- **ABOUT THIS EXERCISE**
Each line below from the one containing "Find regions matching right heart atrium." through the one containing "Return results in <instances>...</instances>. Find" is to be given again exactly, and no line outside that span.

[Records contained in a dataset]
((

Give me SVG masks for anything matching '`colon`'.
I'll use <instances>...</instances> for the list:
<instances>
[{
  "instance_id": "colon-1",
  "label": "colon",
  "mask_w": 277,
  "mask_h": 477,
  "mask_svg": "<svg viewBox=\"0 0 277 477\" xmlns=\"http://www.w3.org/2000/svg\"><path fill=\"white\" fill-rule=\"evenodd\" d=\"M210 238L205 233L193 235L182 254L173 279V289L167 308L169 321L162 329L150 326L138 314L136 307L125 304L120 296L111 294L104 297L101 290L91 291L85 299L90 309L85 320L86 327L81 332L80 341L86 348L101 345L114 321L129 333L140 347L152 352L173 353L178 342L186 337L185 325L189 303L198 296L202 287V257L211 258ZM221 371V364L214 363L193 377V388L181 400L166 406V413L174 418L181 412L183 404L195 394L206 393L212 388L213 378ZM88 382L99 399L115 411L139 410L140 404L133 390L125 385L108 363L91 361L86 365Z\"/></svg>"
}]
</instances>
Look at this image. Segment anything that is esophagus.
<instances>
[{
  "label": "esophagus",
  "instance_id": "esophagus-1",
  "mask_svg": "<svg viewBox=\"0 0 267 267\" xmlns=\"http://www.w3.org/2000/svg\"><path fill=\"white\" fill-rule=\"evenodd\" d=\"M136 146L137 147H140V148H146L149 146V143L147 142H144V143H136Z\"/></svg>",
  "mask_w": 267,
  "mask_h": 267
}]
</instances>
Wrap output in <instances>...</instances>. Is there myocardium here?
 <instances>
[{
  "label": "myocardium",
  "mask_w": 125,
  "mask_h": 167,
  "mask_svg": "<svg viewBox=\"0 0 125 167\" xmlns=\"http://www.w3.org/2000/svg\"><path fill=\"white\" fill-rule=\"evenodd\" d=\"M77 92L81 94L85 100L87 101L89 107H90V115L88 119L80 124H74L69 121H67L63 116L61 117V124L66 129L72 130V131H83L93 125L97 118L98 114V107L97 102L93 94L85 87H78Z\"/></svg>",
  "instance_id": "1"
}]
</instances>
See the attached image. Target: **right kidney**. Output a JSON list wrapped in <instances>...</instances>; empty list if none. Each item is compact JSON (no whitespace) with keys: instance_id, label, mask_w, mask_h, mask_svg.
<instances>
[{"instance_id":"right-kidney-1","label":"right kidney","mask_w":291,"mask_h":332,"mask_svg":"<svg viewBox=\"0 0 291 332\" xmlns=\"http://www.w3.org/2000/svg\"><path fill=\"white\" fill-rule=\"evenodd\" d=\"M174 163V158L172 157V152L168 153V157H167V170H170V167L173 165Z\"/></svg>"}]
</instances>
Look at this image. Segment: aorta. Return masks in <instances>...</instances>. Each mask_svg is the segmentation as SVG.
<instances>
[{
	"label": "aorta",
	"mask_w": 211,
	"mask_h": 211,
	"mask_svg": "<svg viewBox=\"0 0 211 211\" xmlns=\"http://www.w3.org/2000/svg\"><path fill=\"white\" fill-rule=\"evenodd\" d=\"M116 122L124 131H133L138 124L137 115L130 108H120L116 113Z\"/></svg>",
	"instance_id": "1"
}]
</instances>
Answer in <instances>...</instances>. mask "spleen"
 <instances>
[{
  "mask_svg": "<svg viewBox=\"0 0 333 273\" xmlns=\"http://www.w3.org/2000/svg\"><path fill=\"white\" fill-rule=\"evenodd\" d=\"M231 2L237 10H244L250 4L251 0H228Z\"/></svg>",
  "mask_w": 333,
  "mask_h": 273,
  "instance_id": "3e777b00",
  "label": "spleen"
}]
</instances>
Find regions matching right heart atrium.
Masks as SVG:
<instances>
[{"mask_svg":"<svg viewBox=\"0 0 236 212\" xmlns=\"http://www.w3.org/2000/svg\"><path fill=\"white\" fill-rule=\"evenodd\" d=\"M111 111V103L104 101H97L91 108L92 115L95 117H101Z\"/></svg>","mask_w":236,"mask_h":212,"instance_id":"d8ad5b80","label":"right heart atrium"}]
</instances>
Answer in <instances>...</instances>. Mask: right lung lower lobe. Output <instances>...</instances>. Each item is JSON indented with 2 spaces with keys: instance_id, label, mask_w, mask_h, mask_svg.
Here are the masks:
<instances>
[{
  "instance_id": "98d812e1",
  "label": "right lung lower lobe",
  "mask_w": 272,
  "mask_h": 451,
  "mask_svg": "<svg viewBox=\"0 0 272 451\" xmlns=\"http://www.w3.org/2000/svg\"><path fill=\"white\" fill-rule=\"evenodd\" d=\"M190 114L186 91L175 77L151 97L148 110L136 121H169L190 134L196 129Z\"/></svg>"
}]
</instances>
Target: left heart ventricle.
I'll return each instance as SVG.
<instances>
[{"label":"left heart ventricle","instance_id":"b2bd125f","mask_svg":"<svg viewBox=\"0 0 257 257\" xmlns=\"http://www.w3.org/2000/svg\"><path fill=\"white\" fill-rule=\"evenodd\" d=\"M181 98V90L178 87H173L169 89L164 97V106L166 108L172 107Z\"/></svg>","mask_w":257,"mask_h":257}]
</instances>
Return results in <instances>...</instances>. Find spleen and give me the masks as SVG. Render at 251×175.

))
((

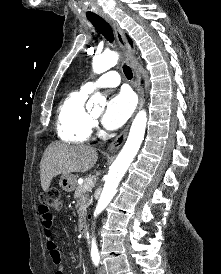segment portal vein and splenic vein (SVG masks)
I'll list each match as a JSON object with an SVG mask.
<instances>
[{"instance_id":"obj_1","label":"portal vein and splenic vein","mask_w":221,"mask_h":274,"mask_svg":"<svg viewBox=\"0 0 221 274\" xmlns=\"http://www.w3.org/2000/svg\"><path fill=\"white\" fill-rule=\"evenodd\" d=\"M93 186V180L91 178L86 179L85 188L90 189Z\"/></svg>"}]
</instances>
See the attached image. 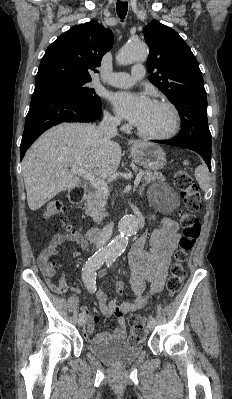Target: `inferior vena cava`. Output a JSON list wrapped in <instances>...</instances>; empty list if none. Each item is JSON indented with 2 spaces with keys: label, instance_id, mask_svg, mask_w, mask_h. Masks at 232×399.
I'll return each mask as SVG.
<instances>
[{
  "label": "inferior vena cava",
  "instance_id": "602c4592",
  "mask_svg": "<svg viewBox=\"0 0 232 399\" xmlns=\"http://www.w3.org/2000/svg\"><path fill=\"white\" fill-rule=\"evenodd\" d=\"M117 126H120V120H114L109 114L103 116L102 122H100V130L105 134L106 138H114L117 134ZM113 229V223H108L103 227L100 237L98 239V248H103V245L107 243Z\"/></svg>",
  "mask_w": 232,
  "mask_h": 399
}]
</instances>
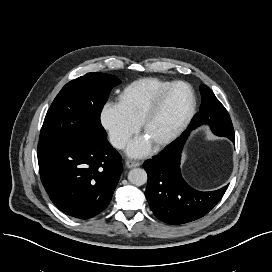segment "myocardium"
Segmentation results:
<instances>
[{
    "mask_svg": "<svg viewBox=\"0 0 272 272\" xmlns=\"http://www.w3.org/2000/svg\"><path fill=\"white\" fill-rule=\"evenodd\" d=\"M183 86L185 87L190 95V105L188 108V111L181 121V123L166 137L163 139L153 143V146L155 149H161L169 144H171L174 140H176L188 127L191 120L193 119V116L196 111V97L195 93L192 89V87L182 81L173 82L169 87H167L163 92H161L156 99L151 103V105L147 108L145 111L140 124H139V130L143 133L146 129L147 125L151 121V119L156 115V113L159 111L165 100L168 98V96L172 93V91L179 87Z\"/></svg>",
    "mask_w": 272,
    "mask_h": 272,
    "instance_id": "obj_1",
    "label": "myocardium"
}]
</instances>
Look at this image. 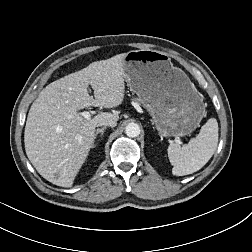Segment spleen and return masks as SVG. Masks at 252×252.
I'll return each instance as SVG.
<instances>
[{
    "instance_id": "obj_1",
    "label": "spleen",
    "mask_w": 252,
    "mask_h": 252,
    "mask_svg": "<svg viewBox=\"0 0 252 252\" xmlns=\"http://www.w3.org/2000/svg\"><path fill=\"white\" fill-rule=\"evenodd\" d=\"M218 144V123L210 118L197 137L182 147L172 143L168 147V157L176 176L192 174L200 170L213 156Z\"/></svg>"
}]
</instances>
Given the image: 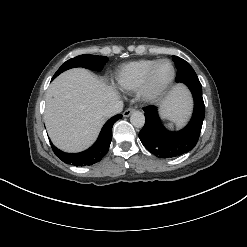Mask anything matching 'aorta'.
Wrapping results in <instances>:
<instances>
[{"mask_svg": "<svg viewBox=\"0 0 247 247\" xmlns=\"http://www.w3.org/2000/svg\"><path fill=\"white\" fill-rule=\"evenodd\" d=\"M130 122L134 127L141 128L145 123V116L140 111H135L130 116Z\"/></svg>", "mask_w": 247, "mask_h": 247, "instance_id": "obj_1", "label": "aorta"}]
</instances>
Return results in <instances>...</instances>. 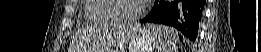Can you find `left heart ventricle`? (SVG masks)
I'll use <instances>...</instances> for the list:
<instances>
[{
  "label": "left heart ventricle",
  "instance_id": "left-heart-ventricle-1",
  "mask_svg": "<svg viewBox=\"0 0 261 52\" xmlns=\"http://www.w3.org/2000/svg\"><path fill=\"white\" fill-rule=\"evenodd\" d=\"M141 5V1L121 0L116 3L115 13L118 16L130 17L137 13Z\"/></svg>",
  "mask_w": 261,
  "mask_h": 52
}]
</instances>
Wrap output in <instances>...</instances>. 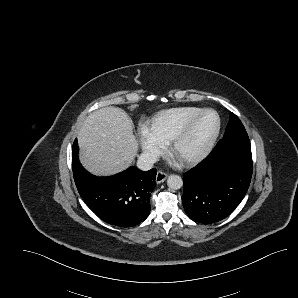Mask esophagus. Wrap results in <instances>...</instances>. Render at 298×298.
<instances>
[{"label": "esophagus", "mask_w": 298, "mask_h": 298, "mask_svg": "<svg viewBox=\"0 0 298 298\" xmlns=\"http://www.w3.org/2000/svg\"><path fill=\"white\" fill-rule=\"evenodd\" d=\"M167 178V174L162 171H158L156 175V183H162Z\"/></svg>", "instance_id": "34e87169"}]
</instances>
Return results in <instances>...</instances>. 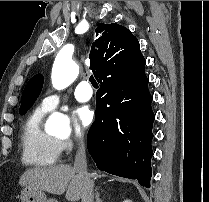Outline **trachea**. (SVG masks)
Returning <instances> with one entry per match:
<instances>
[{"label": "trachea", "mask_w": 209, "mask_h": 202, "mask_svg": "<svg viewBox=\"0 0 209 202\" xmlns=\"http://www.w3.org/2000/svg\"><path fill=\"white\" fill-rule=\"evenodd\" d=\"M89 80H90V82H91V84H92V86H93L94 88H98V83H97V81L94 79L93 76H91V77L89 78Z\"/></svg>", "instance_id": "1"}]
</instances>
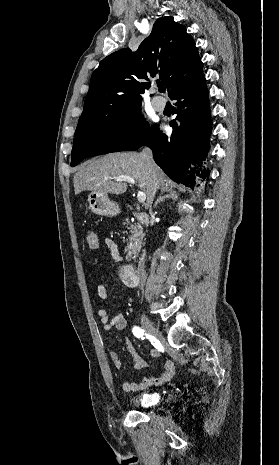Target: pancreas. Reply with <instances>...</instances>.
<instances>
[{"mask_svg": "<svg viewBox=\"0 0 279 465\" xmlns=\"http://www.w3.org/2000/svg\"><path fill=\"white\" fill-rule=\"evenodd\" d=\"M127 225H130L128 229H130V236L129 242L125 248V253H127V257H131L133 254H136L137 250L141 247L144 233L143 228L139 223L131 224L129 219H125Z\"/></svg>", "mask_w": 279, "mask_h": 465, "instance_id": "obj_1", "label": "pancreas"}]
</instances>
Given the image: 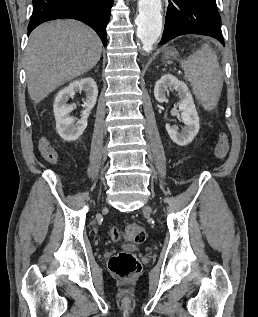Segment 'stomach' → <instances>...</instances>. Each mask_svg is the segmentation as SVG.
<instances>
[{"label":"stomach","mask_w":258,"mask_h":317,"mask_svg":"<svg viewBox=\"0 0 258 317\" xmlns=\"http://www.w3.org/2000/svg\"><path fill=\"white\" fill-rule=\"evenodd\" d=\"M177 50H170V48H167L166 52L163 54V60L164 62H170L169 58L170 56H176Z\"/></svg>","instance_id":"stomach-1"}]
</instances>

))
((

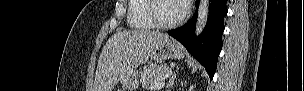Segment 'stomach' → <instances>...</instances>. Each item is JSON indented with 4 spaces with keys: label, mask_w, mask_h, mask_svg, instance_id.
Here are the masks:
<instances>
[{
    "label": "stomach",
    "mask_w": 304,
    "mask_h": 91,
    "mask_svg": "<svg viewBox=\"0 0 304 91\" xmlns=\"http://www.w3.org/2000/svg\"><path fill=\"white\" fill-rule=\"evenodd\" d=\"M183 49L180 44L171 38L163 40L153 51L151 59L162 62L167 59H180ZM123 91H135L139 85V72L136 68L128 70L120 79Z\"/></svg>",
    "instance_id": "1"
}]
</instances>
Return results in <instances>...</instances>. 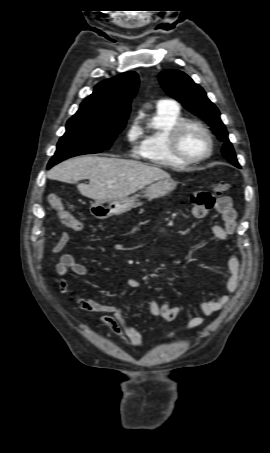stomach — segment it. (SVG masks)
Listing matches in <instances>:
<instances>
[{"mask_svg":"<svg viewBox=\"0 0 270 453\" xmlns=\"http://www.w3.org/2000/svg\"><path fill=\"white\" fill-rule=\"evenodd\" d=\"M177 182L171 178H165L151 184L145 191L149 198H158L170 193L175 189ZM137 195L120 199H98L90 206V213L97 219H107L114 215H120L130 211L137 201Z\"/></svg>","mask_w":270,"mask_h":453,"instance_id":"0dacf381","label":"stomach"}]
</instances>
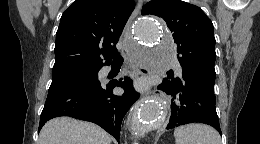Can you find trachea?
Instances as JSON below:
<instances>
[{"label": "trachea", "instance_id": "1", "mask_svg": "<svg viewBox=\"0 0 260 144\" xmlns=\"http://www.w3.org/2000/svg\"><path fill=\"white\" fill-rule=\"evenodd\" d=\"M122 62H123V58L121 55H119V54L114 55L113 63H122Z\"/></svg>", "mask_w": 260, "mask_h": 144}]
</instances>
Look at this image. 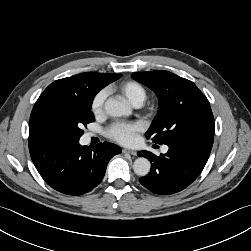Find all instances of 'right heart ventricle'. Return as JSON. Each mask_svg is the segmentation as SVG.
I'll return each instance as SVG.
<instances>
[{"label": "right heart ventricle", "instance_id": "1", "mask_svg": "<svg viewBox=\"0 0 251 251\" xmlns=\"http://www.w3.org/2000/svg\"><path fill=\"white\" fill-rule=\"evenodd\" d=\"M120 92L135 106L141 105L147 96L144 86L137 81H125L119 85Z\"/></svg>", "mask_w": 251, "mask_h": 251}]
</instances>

))

- **RESULT OF THIS TASK**
Find regions matching right heart atrium.
Masks as SVG:
<instances>
[{"mask_svg":"<svg viewBox=\"0 0 236 212\" xmlns=\"http://www.w3.org/2000/svg\"><path fill=\"white\" fill-rule=\"evenodd\" d=\"M111 111V103L104 101H97L91 108L92 115L95 117H101Z\"/></svg>","mask_w":236,"mask_h":212,"instance_id":"d8ad5b80","label":"right heart atrium"}]
</instances>
Answer in <instances>...</instances>. Mask: right lung lower lobe. Output <instances>...</instances>. Each item is JSON indented with 2 spaces with keys: instance_id, label, mask_w, mask_h, mask_svg.
Here are the masks:
<instances>
[{
  "instance_id": "98d812e1",
  "label": "right lung lower lobe",
  "mask_w": 272,
  "mask_h": 451,
  "mask_svg": "<svg viewBox=\"0 0 272 451\" xmlns=\"http://www.w3.org/2000/svg\"><path fill=\"white\" fill-rule=\"evenodd\" d=\"M190 114L186 91L175 77L151 97L148 110L136 121H169L190 134L196 129Z\"/></svg>"
}]
</instances>
Target: left heart ventricle.
I'll return each instance as SVG.
<instances>
[{"label":"left heart ventricle","instance_id":"b2bd125f","mask_svg":"<svg viewBox=\"0 0 257 257\" xmlns=\"http://www.w3.org/2000/svg\"><path fill=\"white\" fill-rule=\"evenodd\" d=\"M181 98V90L178 87H173L169 89L164 97V106L166 108L172 107Z\"/></svg>","mask_w":257,"mask_h":257}]
</instances>
Return results in <instances>...</instances>. Find spleen and give me the masks as SVG. Render at 251×175.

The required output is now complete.